Are you just barely getting by? Go forth and bake (chicken).
Barely-Getting-By Baked Chicken
The details aren’t that specific here. Just wing it.
Oven at 400º.
One big baker (9×13 works well), lightly Pammed
1 package of boneless, skinless chicken breasts (about 3-4, depending on the package)
1 package dry salad dressing mix, ranch or Italian (both are delicious)
1/4 – 1/2 cup grated Parmesan cheese (the cheap stuff, the kind you sprinkle on spaghetti and keep in a shaker in the fridge)
In a gallon-size Ziploc, mix the dressing mix and Parmesan. It won’t look like much, but resist the urge to add more cheese. Trust me.
Do whatever you like to prep your boneless, skinless chicken breasts. I tend to pat them dry with a paper towel just to make sure the final product isn’t slimy. That’s it.

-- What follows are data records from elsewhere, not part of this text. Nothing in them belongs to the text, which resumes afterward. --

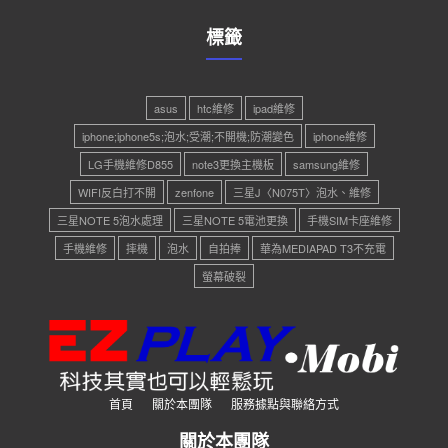
標籤
asus
htc維修
ipad維修
iphone;iphone5s;泡水;受潮;不開機;防潮變色
iphone維修
LG手機維修D855
note3更換主機板
samsung維修
WIFI反白打不開
zenfone
三星J〈N075T〉泡水、維修
三星NOTE 5泡水處理
三星NOTE 5電池更換
手機SIM卡座維修
手機維修
摔機
泡水
自拍捧
華為MEDIAPAD T3不充電
螢幕破裂
首頁
關於本團隊
服務據點與聯絡方式
關於本團隊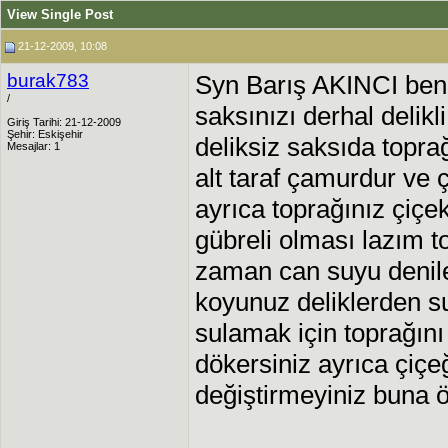
View Single Post
21-12-2009, 10:08
burak783
Syn Barış AKINCI ben
/
saksınızı derhal delik
Giriş Tarihi: 21-12-2009
Şehir: Eskişehir
deliksiz saksıda topra
Mesajlar: 1
alt taraf çamurdur ve 
ayrıca toprağınız çiçe
gübreli olması lazım to
zaman can suyu denile
koyunuz deliklerden s
sulamak için toprağını 
dökersiniz ayrıca çiçeğ
değiştirmeyiniz buna ön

Put the chickens in the Ziploc, seal, and shake. There should be plenty of dry mix to coat the chicken breasts.
Put the coated chickens in the baker. Resist the urge to add more of the dry mix to the chickens. It just makes them dusty, and nobody likes dusty chickens.
Bake for about 20 minutes, until the chicken’s done. In my experience, the dry mix doesn’t turn particularly golden or anything. Just make sure your chicken’s cooked. (If you’re just barely getting by, you’re going to be dead in the water if you’ve got food poisoning.)
Eat! These chickens are great on their own, with a side of steamed broccoli, chopped up in a salad or a Lean Cuisine mac & cheese…you get the picture. I love to make a big batch – sometimes one ranch, one Italian – and package them individually for work-week lunches (or breakfasts, who am I kidding?).